Exercise requirements :: As the answer, give exactly the lines of the records below from the one with "합니다. 카카오톡 앱을 이용하면 복잡한 과정 없" through the one with "factor de riesgo", ends included and pictures left out.

Extracted entries ::
----------
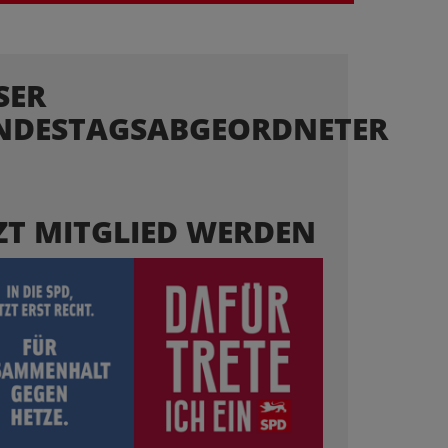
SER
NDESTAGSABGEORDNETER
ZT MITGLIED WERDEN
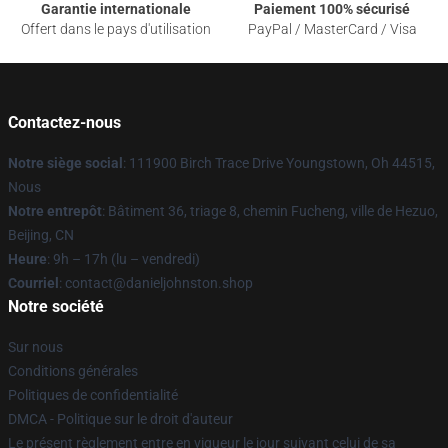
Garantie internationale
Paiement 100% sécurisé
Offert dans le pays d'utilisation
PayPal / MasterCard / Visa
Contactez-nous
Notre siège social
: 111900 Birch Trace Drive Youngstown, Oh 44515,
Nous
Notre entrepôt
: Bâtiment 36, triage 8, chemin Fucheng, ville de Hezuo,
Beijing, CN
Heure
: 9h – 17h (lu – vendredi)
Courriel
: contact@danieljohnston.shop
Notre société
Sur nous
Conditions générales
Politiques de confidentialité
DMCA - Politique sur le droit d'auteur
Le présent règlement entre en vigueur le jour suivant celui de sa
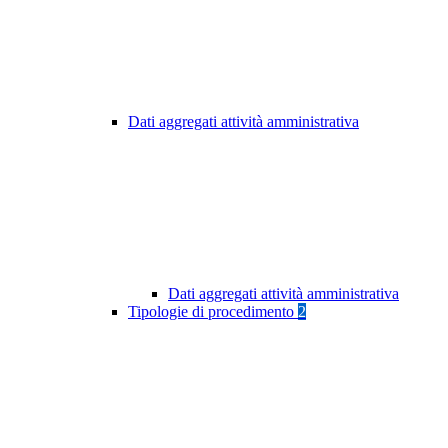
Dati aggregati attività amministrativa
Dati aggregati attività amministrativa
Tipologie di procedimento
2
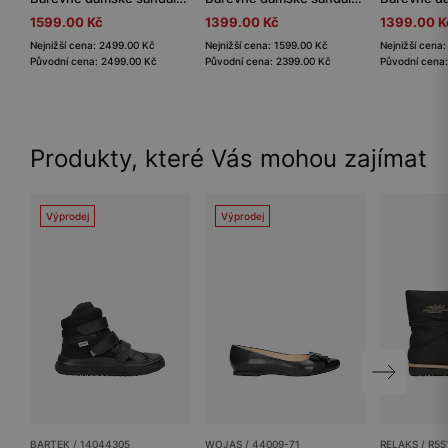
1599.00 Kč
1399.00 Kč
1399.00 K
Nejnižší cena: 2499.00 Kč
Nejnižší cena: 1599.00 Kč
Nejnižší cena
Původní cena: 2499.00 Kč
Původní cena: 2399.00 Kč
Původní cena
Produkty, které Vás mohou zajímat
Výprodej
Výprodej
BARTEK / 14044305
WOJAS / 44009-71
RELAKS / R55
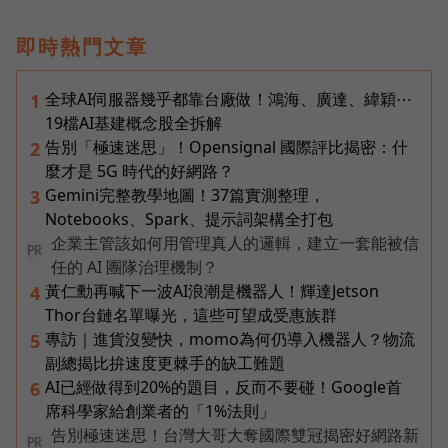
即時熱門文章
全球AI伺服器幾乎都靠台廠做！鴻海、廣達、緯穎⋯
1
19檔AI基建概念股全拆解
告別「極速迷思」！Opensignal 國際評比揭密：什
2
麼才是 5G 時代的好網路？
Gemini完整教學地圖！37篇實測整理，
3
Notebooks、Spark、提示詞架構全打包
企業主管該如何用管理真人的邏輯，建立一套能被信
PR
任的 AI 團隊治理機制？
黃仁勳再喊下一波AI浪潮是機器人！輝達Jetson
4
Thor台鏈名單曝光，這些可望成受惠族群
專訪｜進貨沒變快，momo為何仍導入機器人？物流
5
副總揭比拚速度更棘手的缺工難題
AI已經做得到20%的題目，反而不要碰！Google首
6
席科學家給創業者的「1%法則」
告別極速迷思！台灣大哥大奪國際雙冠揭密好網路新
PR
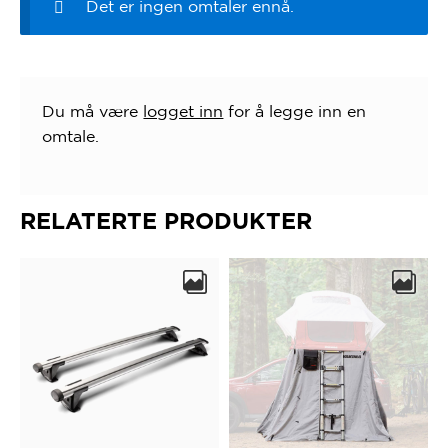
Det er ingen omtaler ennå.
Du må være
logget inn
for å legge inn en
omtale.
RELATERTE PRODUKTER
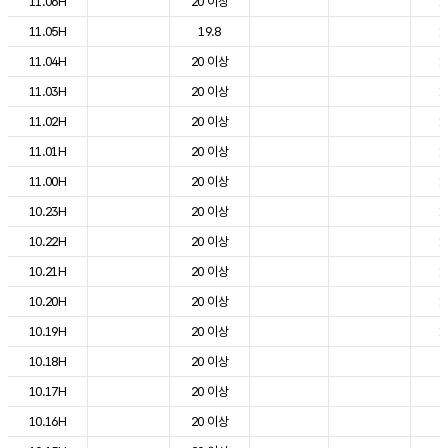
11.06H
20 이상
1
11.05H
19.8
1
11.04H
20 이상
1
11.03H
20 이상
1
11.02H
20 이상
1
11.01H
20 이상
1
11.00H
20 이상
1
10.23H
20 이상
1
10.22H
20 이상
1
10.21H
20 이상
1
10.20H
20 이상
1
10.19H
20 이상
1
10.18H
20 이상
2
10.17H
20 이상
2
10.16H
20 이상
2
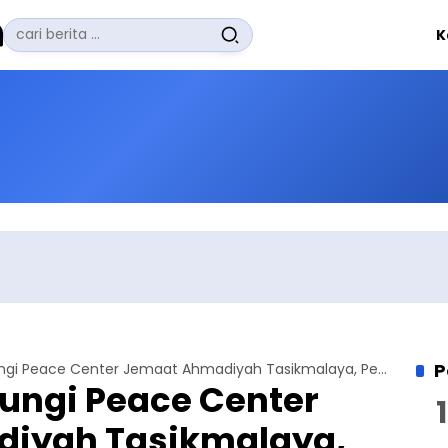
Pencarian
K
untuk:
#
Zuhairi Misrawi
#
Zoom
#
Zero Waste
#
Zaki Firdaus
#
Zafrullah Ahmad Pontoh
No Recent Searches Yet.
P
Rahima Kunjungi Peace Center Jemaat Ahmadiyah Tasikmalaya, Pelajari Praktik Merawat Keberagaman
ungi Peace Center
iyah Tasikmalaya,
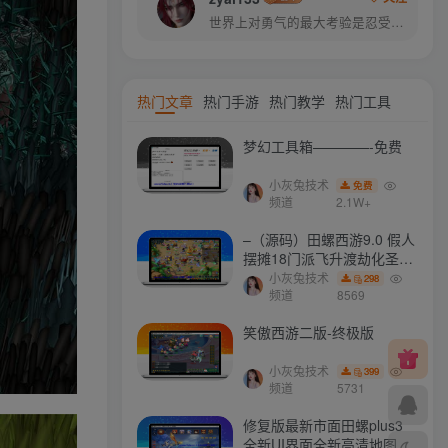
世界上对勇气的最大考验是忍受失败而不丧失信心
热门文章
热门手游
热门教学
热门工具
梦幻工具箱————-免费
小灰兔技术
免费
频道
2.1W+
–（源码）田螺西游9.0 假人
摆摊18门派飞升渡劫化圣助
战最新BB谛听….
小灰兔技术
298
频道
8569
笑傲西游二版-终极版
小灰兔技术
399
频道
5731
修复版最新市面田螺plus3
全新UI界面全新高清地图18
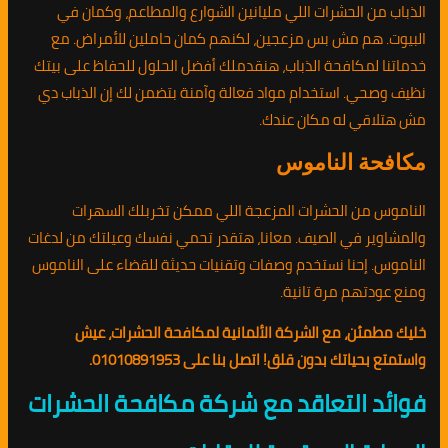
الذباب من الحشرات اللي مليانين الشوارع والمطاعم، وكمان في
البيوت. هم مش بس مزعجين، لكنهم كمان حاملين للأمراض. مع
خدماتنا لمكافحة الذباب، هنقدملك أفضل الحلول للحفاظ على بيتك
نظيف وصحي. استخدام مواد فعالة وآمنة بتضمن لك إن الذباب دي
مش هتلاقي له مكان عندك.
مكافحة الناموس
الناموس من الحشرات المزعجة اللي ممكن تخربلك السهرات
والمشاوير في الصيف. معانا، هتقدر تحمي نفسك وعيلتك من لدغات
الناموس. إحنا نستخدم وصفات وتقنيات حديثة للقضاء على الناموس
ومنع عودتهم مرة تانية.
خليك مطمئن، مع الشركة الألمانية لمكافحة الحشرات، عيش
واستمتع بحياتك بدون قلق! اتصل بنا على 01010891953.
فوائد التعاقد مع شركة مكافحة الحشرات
----------
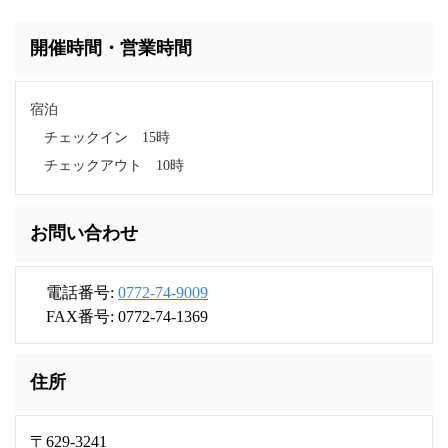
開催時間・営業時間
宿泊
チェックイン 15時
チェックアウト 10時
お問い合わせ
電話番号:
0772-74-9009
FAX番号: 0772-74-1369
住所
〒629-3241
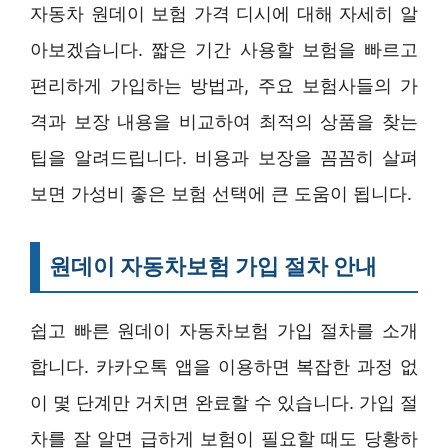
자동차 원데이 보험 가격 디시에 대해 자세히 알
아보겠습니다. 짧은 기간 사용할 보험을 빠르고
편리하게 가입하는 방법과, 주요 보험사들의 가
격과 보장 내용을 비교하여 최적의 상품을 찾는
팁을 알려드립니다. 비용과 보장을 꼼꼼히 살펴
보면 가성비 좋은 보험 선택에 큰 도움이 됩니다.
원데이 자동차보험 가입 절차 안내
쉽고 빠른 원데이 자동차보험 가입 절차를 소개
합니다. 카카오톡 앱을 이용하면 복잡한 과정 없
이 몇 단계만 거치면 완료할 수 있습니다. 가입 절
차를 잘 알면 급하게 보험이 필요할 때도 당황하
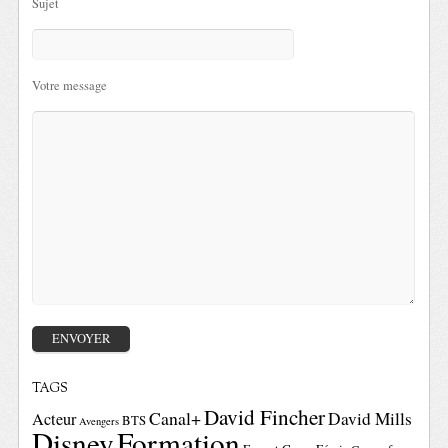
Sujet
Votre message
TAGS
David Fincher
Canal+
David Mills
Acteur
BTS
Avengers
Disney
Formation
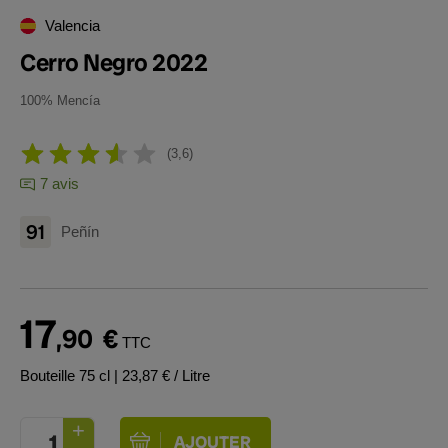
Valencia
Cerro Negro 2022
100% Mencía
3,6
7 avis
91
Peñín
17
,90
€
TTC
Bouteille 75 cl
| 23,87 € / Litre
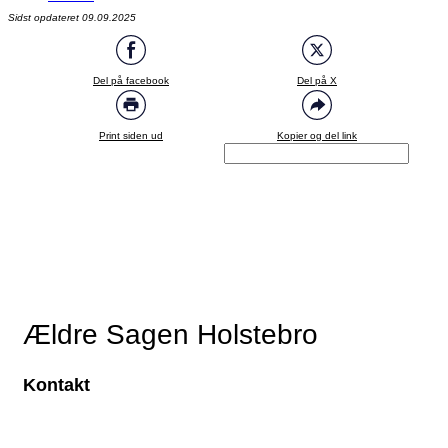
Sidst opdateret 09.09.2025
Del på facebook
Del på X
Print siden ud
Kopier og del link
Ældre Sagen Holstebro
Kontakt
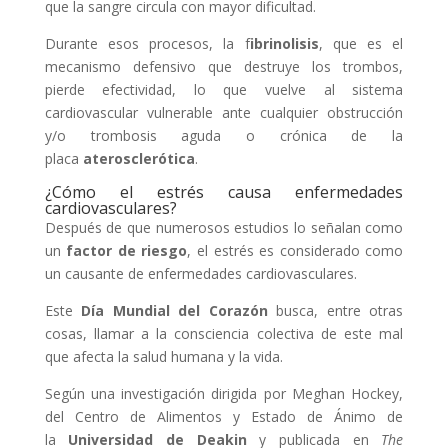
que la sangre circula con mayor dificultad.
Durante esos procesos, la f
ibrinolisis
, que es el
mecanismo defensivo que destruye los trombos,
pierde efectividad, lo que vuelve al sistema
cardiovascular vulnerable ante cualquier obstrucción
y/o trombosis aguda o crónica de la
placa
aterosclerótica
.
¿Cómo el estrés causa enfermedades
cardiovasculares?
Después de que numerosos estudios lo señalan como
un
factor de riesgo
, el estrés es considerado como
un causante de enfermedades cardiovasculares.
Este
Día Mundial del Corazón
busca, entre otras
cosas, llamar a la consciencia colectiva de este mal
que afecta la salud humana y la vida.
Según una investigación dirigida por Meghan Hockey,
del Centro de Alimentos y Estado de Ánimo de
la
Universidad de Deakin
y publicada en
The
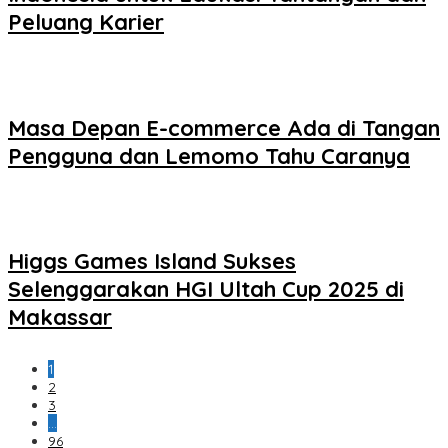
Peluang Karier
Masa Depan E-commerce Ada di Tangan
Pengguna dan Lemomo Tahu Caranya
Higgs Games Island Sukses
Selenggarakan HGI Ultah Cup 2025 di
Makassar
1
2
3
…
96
----------
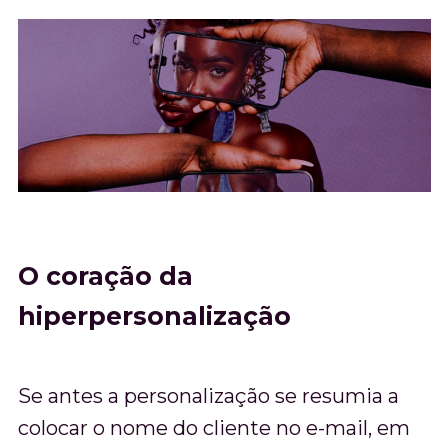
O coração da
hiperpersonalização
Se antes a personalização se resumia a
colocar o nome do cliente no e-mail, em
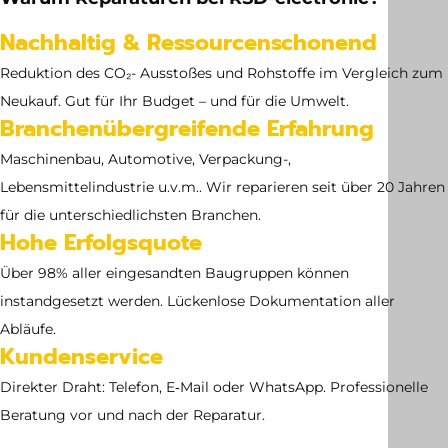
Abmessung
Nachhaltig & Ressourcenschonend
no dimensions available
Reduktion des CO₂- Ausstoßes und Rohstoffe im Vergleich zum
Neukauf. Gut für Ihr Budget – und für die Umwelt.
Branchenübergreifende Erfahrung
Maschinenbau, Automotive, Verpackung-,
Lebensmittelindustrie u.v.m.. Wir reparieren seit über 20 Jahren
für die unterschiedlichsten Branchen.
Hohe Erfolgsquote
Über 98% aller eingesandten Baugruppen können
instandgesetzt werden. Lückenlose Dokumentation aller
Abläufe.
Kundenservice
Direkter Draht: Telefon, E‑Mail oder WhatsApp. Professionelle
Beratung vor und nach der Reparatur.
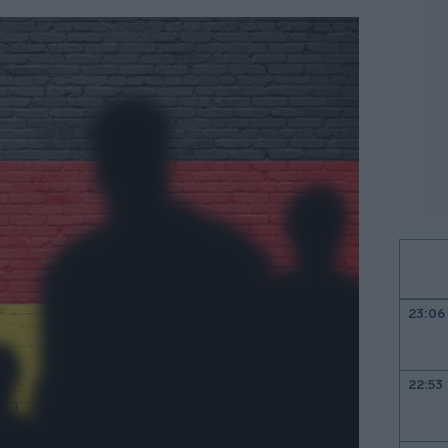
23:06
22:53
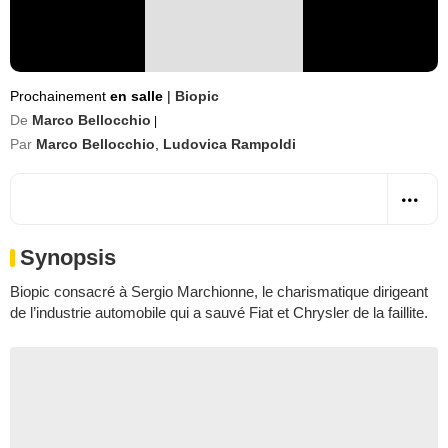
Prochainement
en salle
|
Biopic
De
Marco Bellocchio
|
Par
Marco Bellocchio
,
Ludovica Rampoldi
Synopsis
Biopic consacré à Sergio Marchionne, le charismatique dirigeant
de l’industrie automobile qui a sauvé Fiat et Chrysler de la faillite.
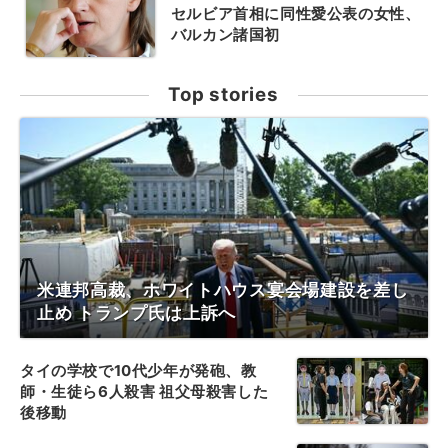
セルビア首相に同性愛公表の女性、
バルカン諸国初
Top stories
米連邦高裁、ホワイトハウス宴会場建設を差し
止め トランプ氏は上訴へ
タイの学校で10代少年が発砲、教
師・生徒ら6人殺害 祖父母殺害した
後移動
----------
Solution for this task ::
합니다. 카카오톡 앱을 이용하면 복잡한 과정 없
이 몇 단계만 거치면 완료할 수 있습니다. 가입 절
차를 잘 알면 급하게 보험이 필요할 때도 당황하
Sujet
Votre message
TAGS
David Fincher
Canal+
David Mills
Acteur
BTS
Avengers
Disney
Formation
Valencia
Cerro Negro 2022
100% Mencía
3,6
7 avis
91
Peñín
17
,90
€
TTC
Bouteille 75 cl
| 23,87 € / Litre
Sidst opdateret 09.09.2025
Del på facebook
Del på X
Print siden ud
Kopier og del link
Ældre Sagen Holstebro
Kontakt
que la sangre circula con mayor dificultad.
Durante esos procesos, la f
ibrinolisis
, que es el
mecanismo defensivo que destruye los trombos,
pierde efectividad, lo que vuelve al sistema
cardiovascular vulnerable ante cualquier obstrucción
y/o trombosis aguda o crónica de la
placa
aterosclerótica
.
¿Cómo el estrés causa enfermedades
cardiovasculares?
Después de que numerosos estudios lo señalan como
un
factor de riesgo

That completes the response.